Dito isso, deve-se observar, por outro lado, que, se a cagada é, em si, uma necessidade universal, tal qual a bosta feder, as circunstâncias em que o ato acontece são diversas, e inúmeras são as variáveis que influenciam sobre elas e sobre o resultado final, ou seja, a merda. As variáveis mais importantes são sociais e culturais. Entre as sociais, sabe-se que o rico caga num verdadeiro trono acolchoado, limpa-se com papel mais macio que veludo (não fosse algo embaraçoso, ele pagaria uma doméstica para fazer o serviço por ele), e tem à disposição perfumadores de ambiente para que não venha a ter o desprazer de inalar o odor de sua própria criação. Já o pobre está condenado a cagar em banheiros mal iluminados, com privadas nodoadas e rústicas, cuja caixa-de-descarga muitas vezes não dá conta do serviço, obrigando-o a recorrer ao trabalho extra de buscar água no balde para arrematá-lo. E não esqueçamos do tipo de papel barato, que mais parece uma lixa de parede, com que o pobre é obrigado a limpar a bunda, quando não lhe resta apenas o jornal puro e simples. Para o pobre, essa já é, seja dito de passagem, uma condição razoável, porque há miseráveis que só Deus sabe como cagam (até porque não comem nada para ter o que cagar depois). No sertão nordestino, por exemplo, o banheiro é o arbusto, não tendo o sertanejo uma folha de bananeira sequer à disposição para limpar a bunda. E aqueles banheiros antigos das casas de fazenda, que ficavam separados da sede? Imagina quão aborrecedor não deveria ser acordar no meio da noite para cagar! E isso me faz lembrar as privadas de cadeia, que os detentos chamam de “boi”. Não há separação nenhuma entre elas e as celas. Coitados dos presos recém-chegados que, à mingua de conceito com o resto da bandidagem, tem de dormir no pior canto da cela, ou seja, ao lado do boi.
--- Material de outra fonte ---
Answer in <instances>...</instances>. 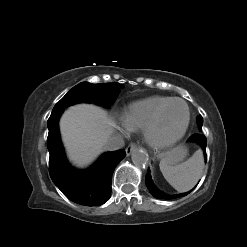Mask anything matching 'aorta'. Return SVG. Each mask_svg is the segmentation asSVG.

Cagar dá pano pra manga. Poderia discorrer eternamente sobre o assunto. Faltou falar, por exemplo, dos tipos de cagadores. Tem aqueles que negligenciam o ato, ou têm de cagar várias vezes ao dia, de modo que mantêm com ele uma relação quase protocolar, formal. Tem aqueles tipos intelectuais – categoria na qual eu me enquadro – que não conseguem sentar-se à privada sem um texto em mãos, e, na falta de um, são capazes de ler o rótulo de xampus e pastas de dentes. Tem aqueles que só cagam de manhã, e aqueles que não podem sentir o cheirinho de café sem uma privada por perto porque a vontade bate forte. Tem casais que cagam juntos, outros ainda não chegaram a tal nível de intimidade. Pois é, cagar dá pano pra manga. Tanto, que, ao invés de dizer “cagar dá pano pra manga”, poderíamos dizer – se mantivéssemos uma relação mais natural e menos recalcada com as nossas fezes – “cagar dá bosta pro cu”. E aqui entra em cena o cu, mas aí já é outra história. Fica pra próxima crônica.